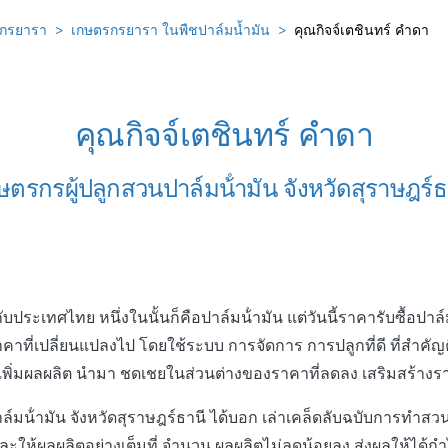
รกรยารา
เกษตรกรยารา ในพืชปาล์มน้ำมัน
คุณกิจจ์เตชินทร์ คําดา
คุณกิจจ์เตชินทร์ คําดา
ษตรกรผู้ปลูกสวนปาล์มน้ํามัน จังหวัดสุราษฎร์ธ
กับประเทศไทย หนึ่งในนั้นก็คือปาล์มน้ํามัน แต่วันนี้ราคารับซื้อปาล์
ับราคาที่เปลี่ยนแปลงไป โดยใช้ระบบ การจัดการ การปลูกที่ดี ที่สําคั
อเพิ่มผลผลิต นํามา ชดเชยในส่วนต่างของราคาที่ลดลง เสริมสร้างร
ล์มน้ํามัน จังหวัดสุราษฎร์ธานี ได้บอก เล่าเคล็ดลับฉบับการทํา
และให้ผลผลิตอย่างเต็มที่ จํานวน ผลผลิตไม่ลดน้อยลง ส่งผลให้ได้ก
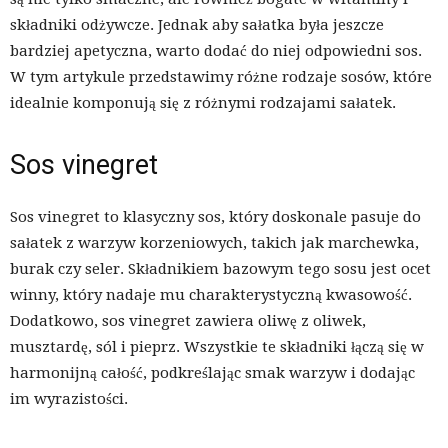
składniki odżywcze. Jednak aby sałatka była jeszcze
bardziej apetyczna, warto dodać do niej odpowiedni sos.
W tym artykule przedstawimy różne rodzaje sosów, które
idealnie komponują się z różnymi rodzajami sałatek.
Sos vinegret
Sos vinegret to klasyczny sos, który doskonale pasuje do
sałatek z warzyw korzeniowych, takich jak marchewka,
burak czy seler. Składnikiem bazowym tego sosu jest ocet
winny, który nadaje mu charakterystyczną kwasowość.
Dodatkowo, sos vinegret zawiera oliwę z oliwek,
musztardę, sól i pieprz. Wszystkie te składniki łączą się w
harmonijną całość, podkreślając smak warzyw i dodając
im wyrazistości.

--

» WORK TO COMPLETE
Each line from the one containing "Sos vinegret to" through the end of the material must be returned exactly; no other line should appear.

» EXERCISE ANSWER
Sos vinegret to klasyczny sos, który doskonale pasuje do
sałatek z warzyw korzeniowych, takich jak marchewka,
burak czy seler. Składnikiem bazowym tego sosu jest ocet
winny, który nadaje mu charakterystyczną kwasowość.
Dodatkowo, sos vinegret zawiera oliwę z oliwek,
musztardę, sól i pieprz. Wszystkie te składniki łączą się w
harmonijną całość, podkreślając smak warzyw i dodając
im wyrazistości.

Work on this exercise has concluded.